The studies show verifiable physical changes to brain structure, inflammation of the cardiovascular system, and hormonal changes. The effects of these physical changes are not limited to physical health. ACEs and toxic stress greatly increases the risk of behavior problems, depression, substance abuse and under-performance in school.
The research on ACEs shows that it is the conflict and chronic stress involved in divorce that places divorce squarely on the list of ACEs. Being the child of divorce, I was not the least bit surprised to read this. The fact of divorce was traumatic, but it was the stress and conflict that was created by the reaction to the divorce that I recall as being incredibly difficult to overcome.
The silver lining in all of this is that parents facing divorce today know what to do to avoid serious health issues for their children: reduce the conflict and stress caused by divorce. Yet we are so programmed in this country to do just the opposite. The knee jerk is to “lawyer up” and fight. This is simply madness based on what we know today about the impact divorce conflict and stress can cause our children.

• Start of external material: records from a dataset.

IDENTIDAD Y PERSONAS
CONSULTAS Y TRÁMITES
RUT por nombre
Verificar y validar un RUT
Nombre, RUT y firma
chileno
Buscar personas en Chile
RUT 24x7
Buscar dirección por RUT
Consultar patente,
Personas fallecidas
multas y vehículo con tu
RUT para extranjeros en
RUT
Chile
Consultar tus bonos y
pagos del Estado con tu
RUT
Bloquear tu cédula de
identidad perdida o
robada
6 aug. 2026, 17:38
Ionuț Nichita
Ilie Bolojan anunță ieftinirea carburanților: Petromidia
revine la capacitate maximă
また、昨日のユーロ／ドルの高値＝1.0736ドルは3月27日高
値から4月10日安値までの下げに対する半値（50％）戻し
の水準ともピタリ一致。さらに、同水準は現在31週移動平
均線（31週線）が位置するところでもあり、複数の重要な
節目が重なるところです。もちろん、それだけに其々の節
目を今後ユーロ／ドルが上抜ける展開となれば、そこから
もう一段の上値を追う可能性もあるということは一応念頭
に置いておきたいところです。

I understand from long experience the emotions that flow from divorce are legitimate, but we simply know too much today to excuse parents who let these emotions control them and put their children at risk. I have had the privilege of guiding people through divorce who were wronged, had cause for bitterness and were advised by family members to fight out of spite, but chose a non-adversarial route because they knew it would be better for their children. It may seem heroic, but that is simply what being a parent requires during divorce. These parents deserve our praise and encouragement.

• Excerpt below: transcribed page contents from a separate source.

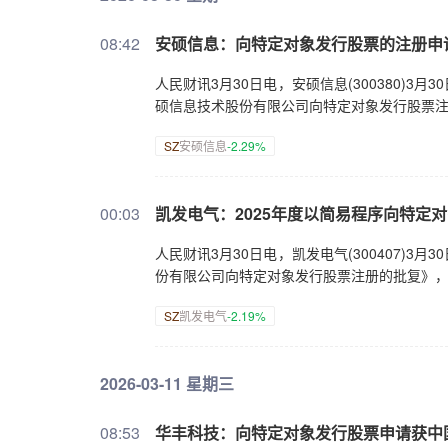
08:42
安硕信息：向特定对象发行股票的注册申
人民财讯3月30日电，安硕信息(300380)
硕信息技术股份有限公司向特定对象发行股票
SZ
安硕信息
-2.29%
00:03
凯发电气：2025年度以简易程序向特定
人民财讯3月30日电，凯发电气(300407)
份有限公司向特定对象发行股票注册的批复》
SZ
凯发电气
-2.19%
2026-03-11 星期三
08:53
华丰科技：向特定对象发行股票申请获中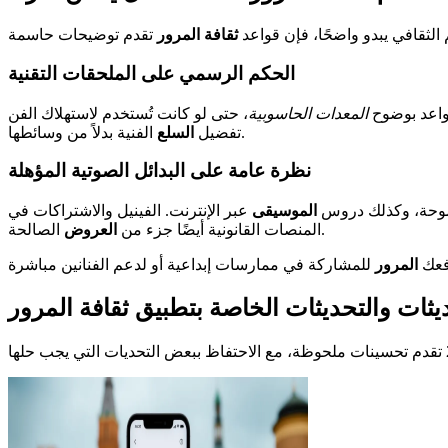
لثقافي يبدو واضحًا، فإن قواعد
ثقافة المرور
الحكم الرسمي على الملحقات التقنية
واعد بوضوح
المعدات الحاسوبية
، حتى لو كانت تُستخدم لاستهلاك الفن. AirPods، على الرغم من كونها مثالية للاستماع إلى البودكاست أو الألبومات، تقع تحت هذه القيود. قرار يحمي روح البرنامج:
الفنية بدلاً من وسائطها.
تفضيل
السلع
نظرة عامة على البدائل الصوتية المؤهلة
مسموحة، وكذلك دروس
الموسيقى
عبر الإنترنت. الفينيل والاشتراكات في
الصالحة.
المنصات القانونية أيضًا جزء من
العروض
دفعك
المرور
يثات والتحديثات الخاصة بتطبيق ثقافة المرور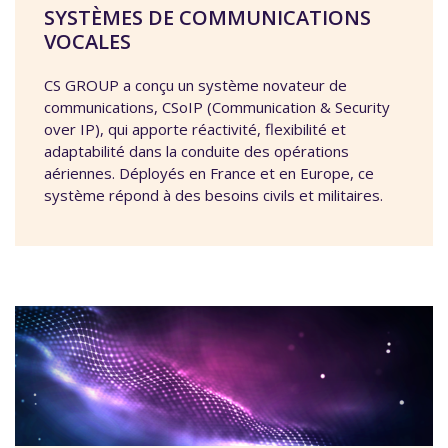
SYSTÈMES DE COMMUNICATIONS
VOCALES
CS GROUP a conçu un système novateur de
communications, CSoIP (Communication & Security
over IP), qui apporte réactivité, flexibilité et
adaptabilité dans la conduite des opérations
aériennes. Déployés en France et en Europe, ce
système répond à des besoins civils et militaires.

The good news for parents facing divorce is that they don’t need to put their own interests last in order to put their children’s interests first. Today parents can choose mediation and collaborative practice. Both methods allow parents to divorce in a non-adversarial way that reduces ongoing conflict and promotes healthy co-parenting after the divorce is final. Both methods achieve these goals while fully protecting the interests of the parents. You might think that choosing collaborative practice or mediation is a no-brainer for parents. And considering that both methods are faster and less expensive than hiring dueling adversarial attorneys, you’d be right.